DATA FOR THIS TASK »
*****

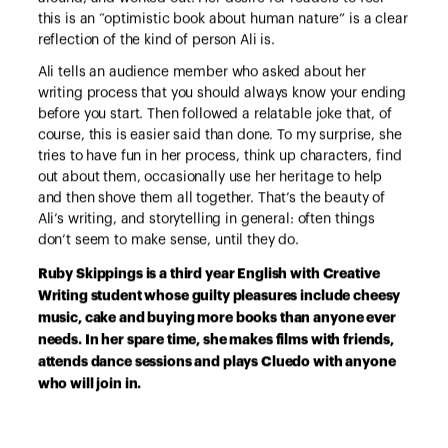
this is an “optimistic book about human nature” is a clear
reflection of the kind of person Ali is.
Ali tells an audience member who asked about her
writing process that you should always know your ending
before you start. Then followed a relatable joke that, of
course, this is easier said than done. To my surprise, she
tries to have fun in her process, think up characters, find
out about them, occasionally use her heritage to help
and then shove them all together. That’s the beauty of
Ali’s writing, and storytelling in general: often things
don’t seem to make sense, until they do.
Ruby Skippings is a third year English with Creative
Writing student whose guilty pleasures include cheesy
music, cake and buying more books than anyone ever
needs. In her spare time, she makes films with friends,
attends dance sessions and plays Cluedo with anyone
who will join in.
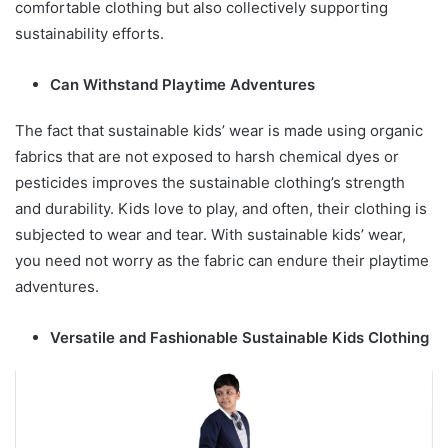
comfortable clothing but also collectively supporting
sustainability efforts.
Can Withstand Playtime Adventures
The fact that sustainable kids’ wear is made using organic
fabrics that are not exposed to harsh chemical dyes or
pesticides improves the sustainable clothing’s strength
and durability. Kids love to play, and often, their clothing is
subjected to wear and tear. With sustainable kids’ wear,
you need not worry as the fabric can endure their playtime
adventures.
Versatile and Fashionable Sustainable Kids Clothing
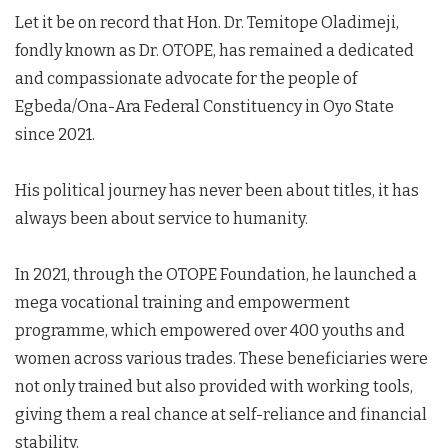
Let it be on record that Hon. Dr. Temitope Oladimeji,
fondly known as Dr. OTOPE, has remained a dedicated
and compassionate advocate for the people of
Egbeda/Ona-Ara Federal Constituency in Oyo State
since 2021.
His political journey has never been about titles, it has
always been about service to humanity.
In 2021, through the OTOPE Foundation, he launched a
mega vocational training and empowerment
programme, which empowered over 400 youths and
women across various trades. These beneficiaries were
not only trained but also provided with working tools,
giving them a real chance at self-reliance and financial
stability.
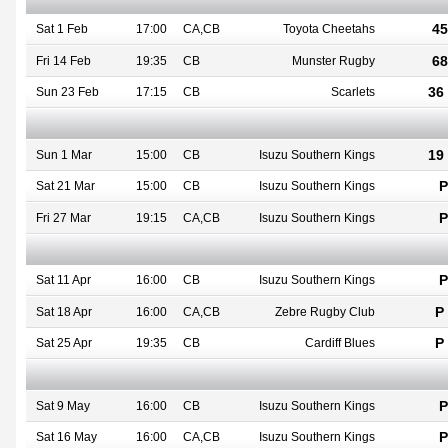
45
Sat 1 Feb
17:00
CA,CB
Toyota Cheetahs
68
Fri 14 Feb
19:35
CB
Munster Rugby
36 
Sun 23 Feb
17:15
CB
Scarlets
19 
Sun 1 Mar
15:00
CB
Isuzu Southern Kings
P
Sat 21 Mar
15:00
CB
Isuzu Southern Kings
P
Fri 27 Mar
19:15
CA,CB
Isuzu Southern Kings
P
Sat 11 Apr
16:00
CB
Isuzu Southern Kings
P 
Sat 18 Apr
16:00
CA,CB
Zebre Rugby Club
P 
Sat 25 Apr
19:35
CB
Cardiff Blues
P
Sat 9 May
16:00
CB
Isuzu Southern Kings
P
Sat 16 May
16:00
CA,CB
Isuzu Southern Kings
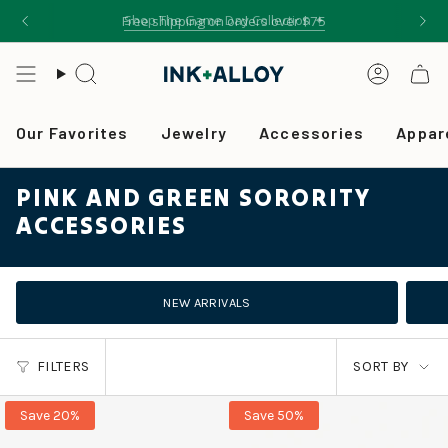
Skip
Shop The Game Day Collection ✦
Free shipping on orders over $75
to
content
Search
Accou
Our Favorites
Jewelry
Accessories
Appar
PINK AND GREEN SORORITY
ACCESSORIES
NEW ARRIVALS
SORT
FILTERS
SORT BY
BY
Save 20%
Save 50%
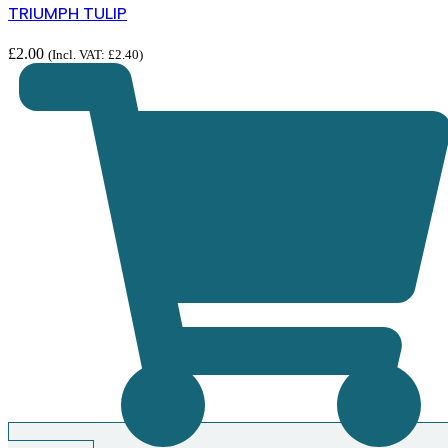
TRIUMPH TULIP
£
2.00
(Incl. VAT:
£
2.40
)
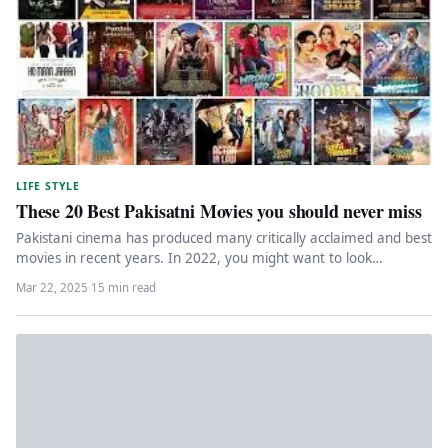
LIFE STYLE
These 20 Best Pakisatni Movies you should never miss
Pakistani cinema has produced many critically acclaimed and best
movies in recent years. In 2022, you might want to look…
Mar 22, 2025
·
15 min read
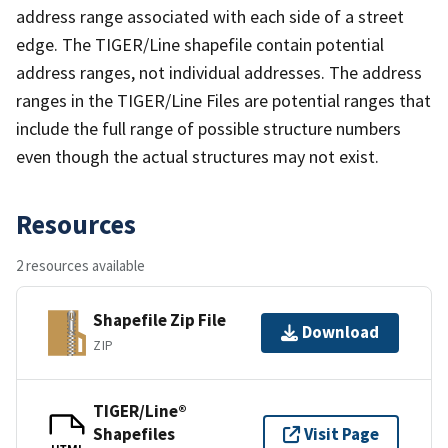
address range associated with each side of a street
edge. The TIGER/Line shapefile contain potential
address ranges, not individual addresses. The address
ranges in the TIGER/Line Files are potential ranges that
include the full range of possible structure numbers
even though the actual structures may not exist.
Resources
2 resources available
Shapefile Zip File
Download
ZIP
TIGER/Line®
Shapefiles
Visit Page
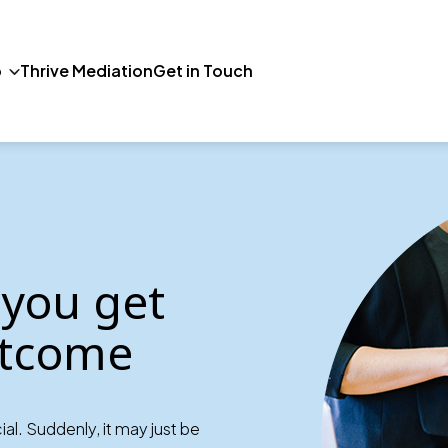
p
Thrive Mediation
Get in Touch
 you get
outcome
al. Suddenly, it may just be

*****

Skip the pictures and output all entries exactly.

YOUR SOLUTION »
this is an “optimistic book about human nature” is a clear
reflection of the kind of person Ali is.
Ali tells an audience member who asked about her
writing process that you should always know your ending
before you start. Then followed a relatable joke that, of
course, this is easier said than done. To my surprise, she
tries to have fun in her process, think up characters, find
out about them, occasionally use her heritage to help
and then shove them all together. That’s the beauty of
Ali’s writing, and storytelling in general: often things
don’t seem to make sense, until they do.
Ruby Skippings is a third year English with Creative
Writing student whose guilty pleasures include cheesy
music, cake and buying more books than anyone ever
needs. In her spare time, she makes films with friends,
attends dance sessions and plays Cluedo with anyone
who will join in.
comfortable clothing but also collectively supporting
sustainability efforts.
Can Withstand Playtime Adventures
The fact that sustainable kids’ wear is made using organic
fabrics that are not exposed to harsh chemical dyes or
pesticides improves the sustainable clothing’s strength
and durability. Kids love to play, and often, their clothing is
subjected to wear and tear. With sustainable kids’ wear,
you need not worry as the fabric can endure their playtime
adventures.
Versatile and Fashionable Sustainable Kids Clothing
Let it be on record that Hon. Dr. Temitope Oladimeji,
fondly known as Dr. OTOPE, has remained a dedicated
and compassionate advocate for the people of
Egbeda/Ona-Ara Federal Constituency in Oyo State
since 2021.
His political journey has never been about titles, it has
always been about service to humanity.
In 2021, through the OTOPE Foundation, he launched a
mega vocational training and empowerment
programme, which empowered over 400 youths and
women across various trades. These beneficiaries were
not only trained but also provided with working tools,
giving them a real chance at self-reliance and financial
stability.
45
Sat 1 Feb
17:00
CA,CB
Toyota Cheetahs
68
Fri 14 Feb
19:35
CB
Munster Rugby
36 
Sun 23 Feb
17:15
CB
Scarlets
19 
Sun 1 Mar
15:00
CB
Isuzu Southern Kings
P
Sat 21 Mar
15:00
CB
Isuzu Southern Kings
P
Fri 27 Mar
19:15
CA,CB
Isuzu Southern Kings
P
Sat 11 Apr
16:00
CB
Isuzu Southern Kings
P 
Sat 18 Apr
16:00
CA,CB
Zebre Rugby Club
P 
Sat 25 Apr
19:35
CB
Cardiff Blues
P
Sat 9 May
16:00
CB
Isuzu Southern Kings
P
Sat 16 May
16:00
CA,CB
Isuzu Southern Kings
Skip
Shop The Game Day Collection ✦
Free shipping on orders over $75
to
content
Search
Accou
Our Favorites
Jewelry
Accessories
Appar
PINK AND GREEN SORORITY
ACCESSORIES
NEW ARRIVALS
SORT
FILTERS
SORT BY
BY
Save 20%
Save 50%
TRIUMPH TULIP
£
2.00
(Incl. VAT:
£
2.40
)
LIFE STYLE
These 20 Best Pakisatni Movies you should never miss
Pakistani cinema has produced many critically acclaimed and best
movies in recent years. In 2022, you might want to look…
Mar 22, 2025
·
15 min read
address range associated with each side of a street
edge. The TIGER/Line shapefile contain potential
address ranges, not individual addresses. The address
ranges in the TIGER/Line Files are potential ranges that
include the full range of possible structure numbers
even though the actual structures may not exist.
Resources
2 resources available
Shapefile Zip File
Download
ZIP
TIGER/Line®
Shapefiles
Visit Page
p
Thrive Mediation
Get in Touch
 you get
outcome
al. Suddenly, it may just be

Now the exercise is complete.